Directions: Say how many of the lines below hold "World", writing the number and nothing more.
#### Input for this task ####
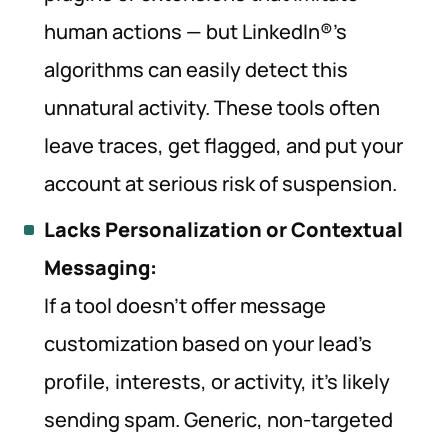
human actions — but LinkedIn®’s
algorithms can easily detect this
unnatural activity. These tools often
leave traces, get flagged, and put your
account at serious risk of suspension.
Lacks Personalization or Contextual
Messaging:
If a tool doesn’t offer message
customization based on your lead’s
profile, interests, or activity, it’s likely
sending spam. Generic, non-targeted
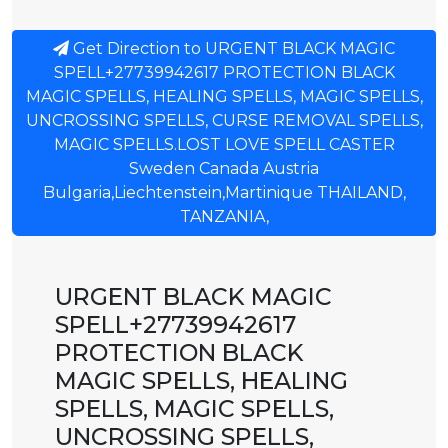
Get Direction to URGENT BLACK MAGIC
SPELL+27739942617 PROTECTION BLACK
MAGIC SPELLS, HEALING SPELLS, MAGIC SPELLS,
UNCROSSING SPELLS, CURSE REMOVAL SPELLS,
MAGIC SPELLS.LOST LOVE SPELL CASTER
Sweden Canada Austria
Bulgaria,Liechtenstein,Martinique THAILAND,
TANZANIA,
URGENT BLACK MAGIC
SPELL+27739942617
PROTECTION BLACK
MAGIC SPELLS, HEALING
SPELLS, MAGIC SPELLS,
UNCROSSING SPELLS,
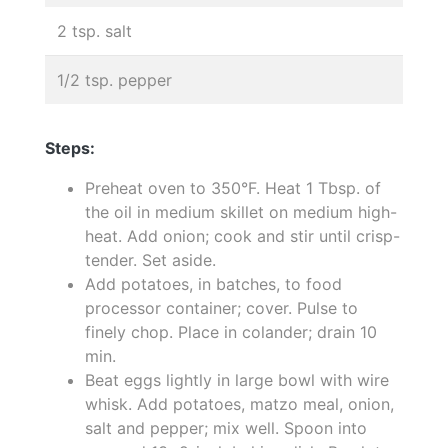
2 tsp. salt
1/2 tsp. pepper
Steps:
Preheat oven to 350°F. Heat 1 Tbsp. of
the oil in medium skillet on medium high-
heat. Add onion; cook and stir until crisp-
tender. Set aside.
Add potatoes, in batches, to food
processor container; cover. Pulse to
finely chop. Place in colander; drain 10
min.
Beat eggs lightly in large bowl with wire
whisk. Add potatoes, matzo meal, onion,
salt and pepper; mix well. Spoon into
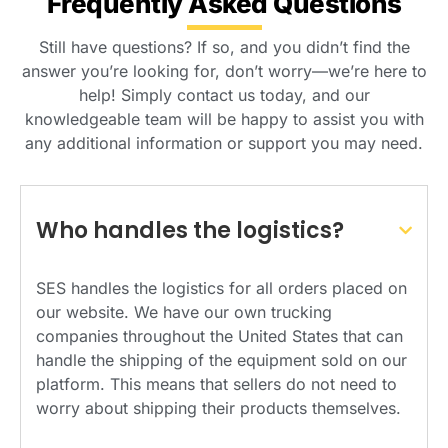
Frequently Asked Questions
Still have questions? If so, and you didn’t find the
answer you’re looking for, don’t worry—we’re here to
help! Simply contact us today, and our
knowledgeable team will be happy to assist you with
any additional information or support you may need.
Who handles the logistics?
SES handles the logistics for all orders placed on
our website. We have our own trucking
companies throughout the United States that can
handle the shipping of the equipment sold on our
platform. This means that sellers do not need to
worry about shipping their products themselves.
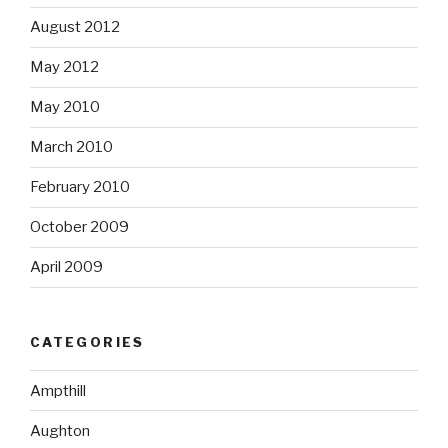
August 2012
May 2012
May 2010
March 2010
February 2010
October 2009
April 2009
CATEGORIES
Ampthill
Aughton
####
#### Input for this task ####
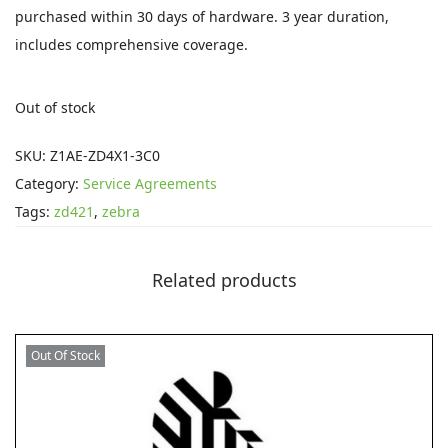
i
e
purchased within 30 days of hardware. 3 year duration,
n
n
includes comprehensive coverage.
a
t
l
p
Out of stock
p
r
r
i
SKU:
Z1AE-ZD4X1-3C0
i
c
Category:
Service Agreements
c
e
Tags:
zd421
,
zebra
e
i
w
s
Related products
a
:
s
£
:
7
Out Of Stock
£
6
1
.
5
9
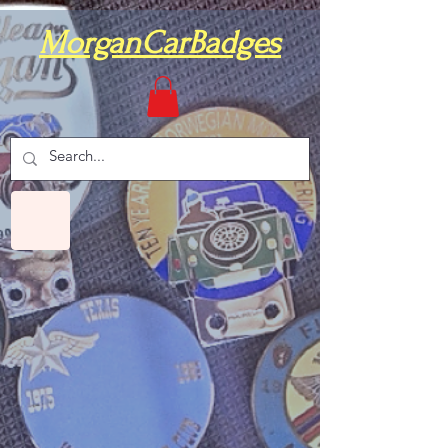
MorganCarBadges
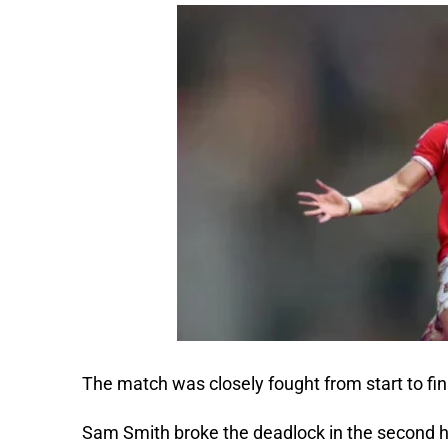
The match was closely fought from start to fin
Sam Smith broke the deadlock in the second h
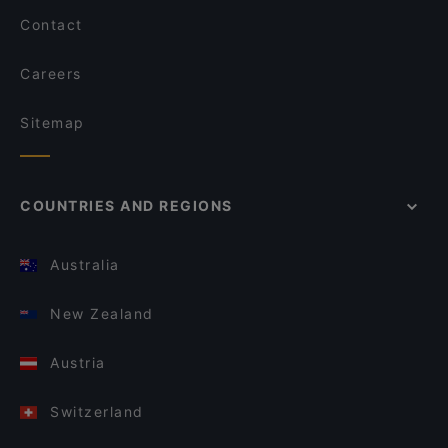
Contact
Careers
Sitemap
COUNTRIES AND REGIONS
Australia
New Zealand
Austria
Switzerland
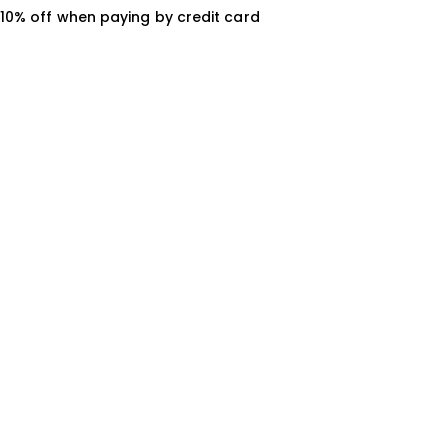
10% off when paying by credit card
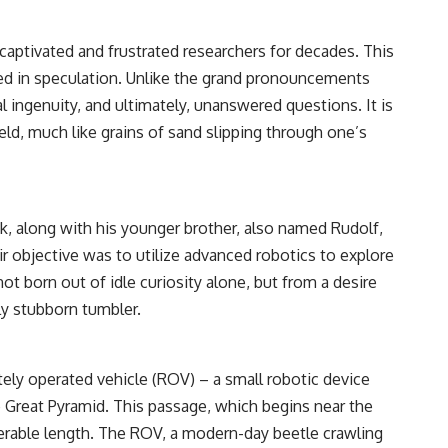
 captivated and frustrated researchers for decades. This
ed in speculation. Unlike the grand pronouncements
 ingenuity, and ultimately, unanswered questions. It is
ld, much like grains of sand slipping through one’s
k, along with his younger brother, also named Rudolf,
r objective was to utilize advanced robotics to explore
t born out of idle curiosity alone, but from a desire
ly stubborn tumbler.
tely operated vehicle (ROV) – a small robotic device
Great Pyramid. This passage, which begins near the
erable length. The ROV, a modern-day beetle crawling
####
#### Input for this task ####
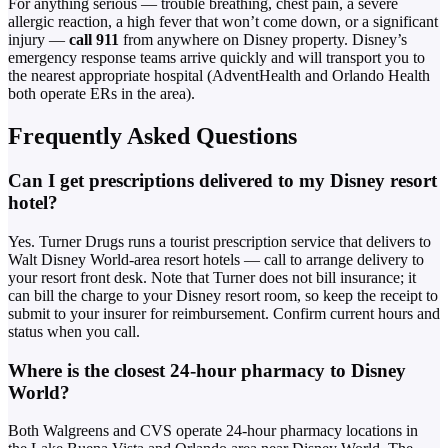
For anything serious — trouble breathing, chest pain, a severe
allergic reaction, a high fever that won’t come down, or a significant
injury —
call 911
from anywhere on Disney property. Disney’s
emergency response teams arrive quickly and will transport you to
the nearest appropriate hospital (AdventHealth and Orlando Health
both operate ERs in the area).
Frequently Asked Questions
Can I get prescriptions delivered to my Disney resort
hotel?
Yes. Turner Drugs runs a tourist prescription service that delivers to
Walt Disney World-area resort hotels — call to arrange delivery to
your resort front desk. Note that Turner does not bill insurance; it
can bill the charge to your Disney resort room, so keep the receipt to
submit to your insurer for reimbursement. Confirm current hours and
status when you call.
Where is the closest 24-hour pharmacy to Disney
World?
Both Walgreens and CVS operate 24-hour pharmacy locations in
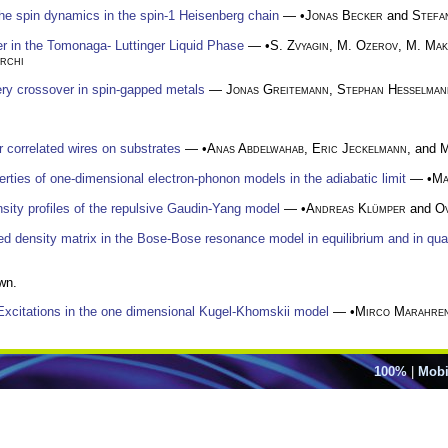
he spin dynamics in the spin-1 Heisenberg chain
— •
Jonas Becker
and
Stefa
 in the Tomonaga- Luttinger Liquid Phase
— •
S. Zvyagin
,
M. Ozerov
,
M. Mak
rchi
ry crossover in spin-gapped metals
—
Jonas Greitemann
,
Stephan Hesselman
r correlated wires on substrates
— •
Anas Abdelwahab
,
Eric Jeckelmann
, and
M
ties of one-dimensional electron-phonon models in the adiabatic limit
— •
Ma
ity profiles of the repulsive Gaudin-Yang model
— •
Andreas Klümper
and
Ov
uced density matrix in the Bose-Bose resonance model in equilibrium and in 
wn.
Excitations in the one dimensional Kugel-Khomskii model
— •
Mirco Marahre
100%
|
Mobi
####
Response: 2